Education is the focus of the program, however without evaluating and reevaluating students, it would be difficult to see the effectiveness of the teaching. To accurately track and treat childhood obesity, baseline data needs to be collected at the beginning of the school year. The school nurse would be at registration, weigh and measure every child and enter the information by grade level or individual classroom, depending on the size of the school. The CDC offers a “Children’s BMI Tool for Schools” that can store 2,000 children’s height, weight, BMI, and BMI percentile (CDC, 2010). This tool separates the BMI percentiles by sex and places the data into categories: Underweight (< 5th percentile), normal BMI (5th-85th percentile), overweight or obese (> 85th percentile), and obese (> 95th percentile). Larger school systems may need volunteers from the community or teaching staff to enter measurements. The school nurse will then further evaluate the children that are above the 85th percentile by checking blood glucose levels and blood pressure to monitor for diabetes and hypertension.

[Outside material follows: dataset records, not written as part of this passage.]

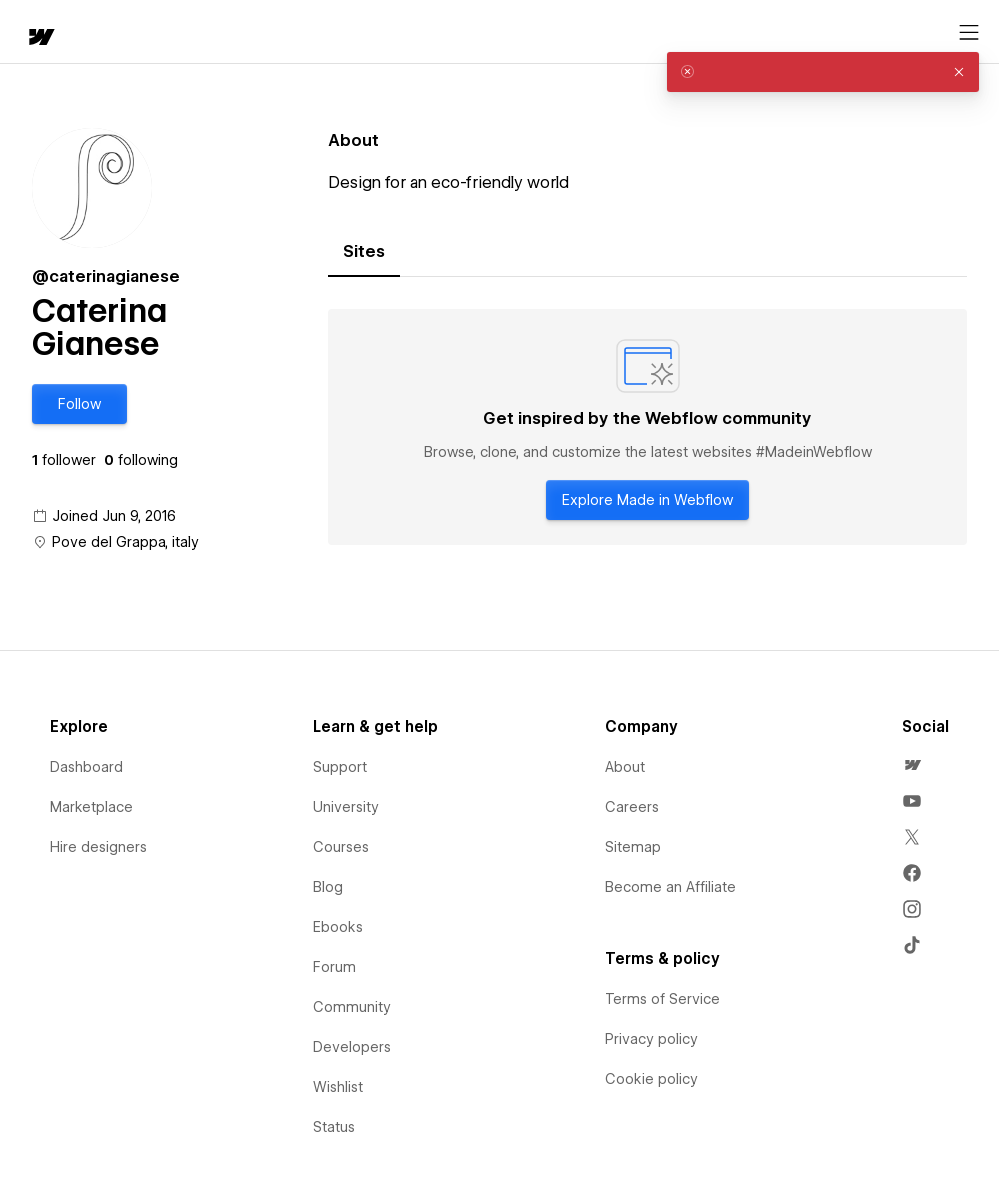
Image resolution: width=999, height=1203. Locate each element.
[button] (79, 404)
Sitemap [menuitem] (633, 847)
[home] (40, 38)
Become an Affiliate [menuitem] (670, 887)
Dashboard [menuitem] (86, 767)
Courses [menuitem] (341, 847)
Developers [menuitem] (352, 1047)
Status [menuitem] (334, 1127)
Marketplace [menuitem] (91, 807)
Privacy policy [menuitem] (651, 1039)
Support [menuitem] (340, 767)
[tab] (364, 252)
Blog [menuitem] (328, 887)
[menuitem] (912, 765)
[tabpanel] (647, 427)
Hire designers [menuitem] (98, 847)
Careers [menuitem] (632, 807)
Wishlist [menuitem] (338, 1087)
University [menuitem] (346, 807)
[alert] (823, 72)
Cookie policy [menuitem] (651, 1079)
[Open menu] (969, 33)
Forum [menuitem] (334, 967)
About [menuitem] (625, 767)
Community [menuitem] (352, 1007)
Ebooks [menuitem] (338, 927)
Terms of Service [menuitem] (662, 999)
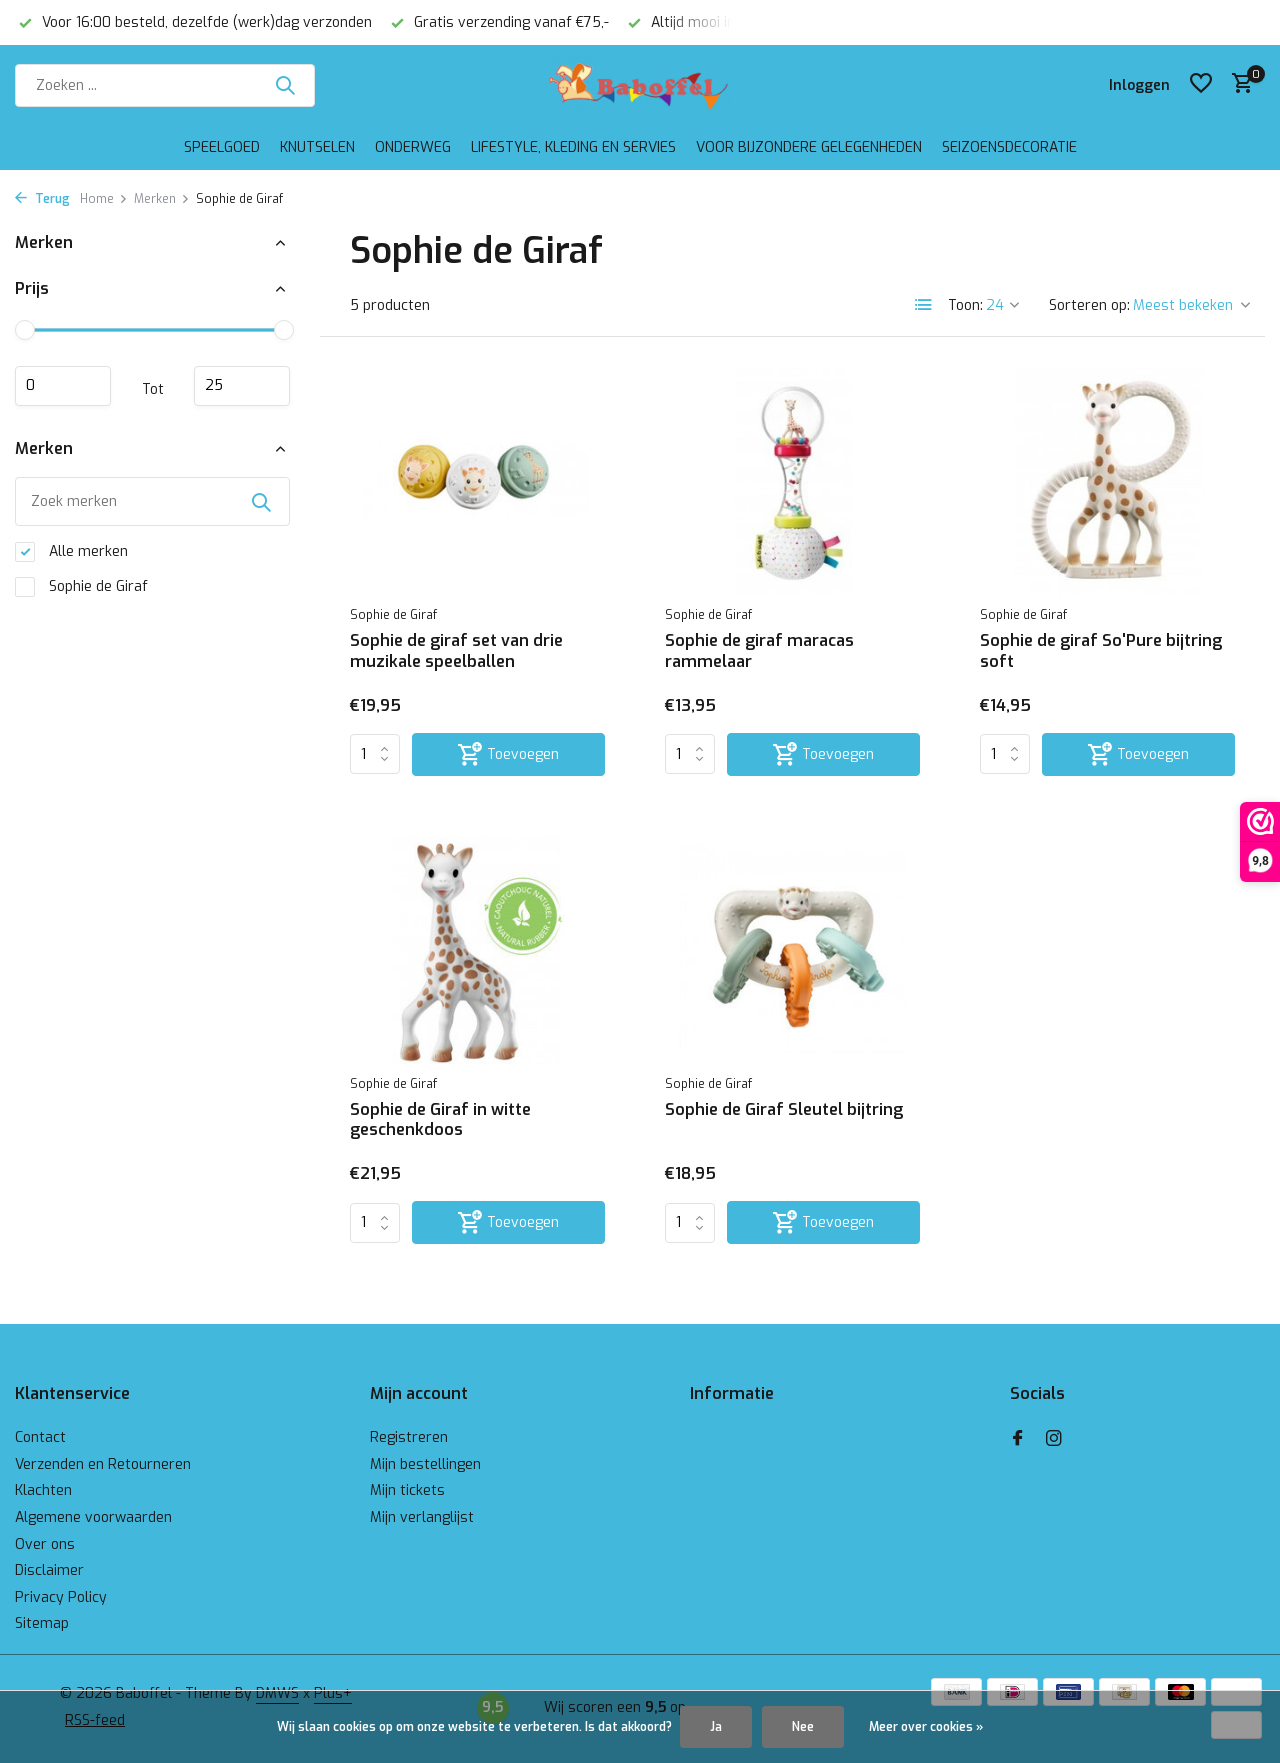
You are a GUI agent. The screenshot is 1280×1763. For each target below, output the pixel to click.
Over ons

School nurses will collaborate with educators to integrate proper nutrition and fitness information into the curriculum. They would meet at the beginning of the school year and the school nurse would teach and provide educators with the information to pass on to the children. Obviously not every aspect of their education would revolve around food, however with a few small integrations, healthy food will become a part of an elementary student’s every day vocabulary and they will become familiar and comfortable with it. The goal would be once or twice a week the students have a worksheet focusing on healthy lifestyles or introducing a new concept. The easiest and most logical place for fitness to be encouraged is at recess. Most children play without being told to, but teachers would watch for those not playing and try to encourage them by initiating a physical group game."

Proper nutrition and healthy activity can curb the childhood obesity epidemic.Why do we not give it a try?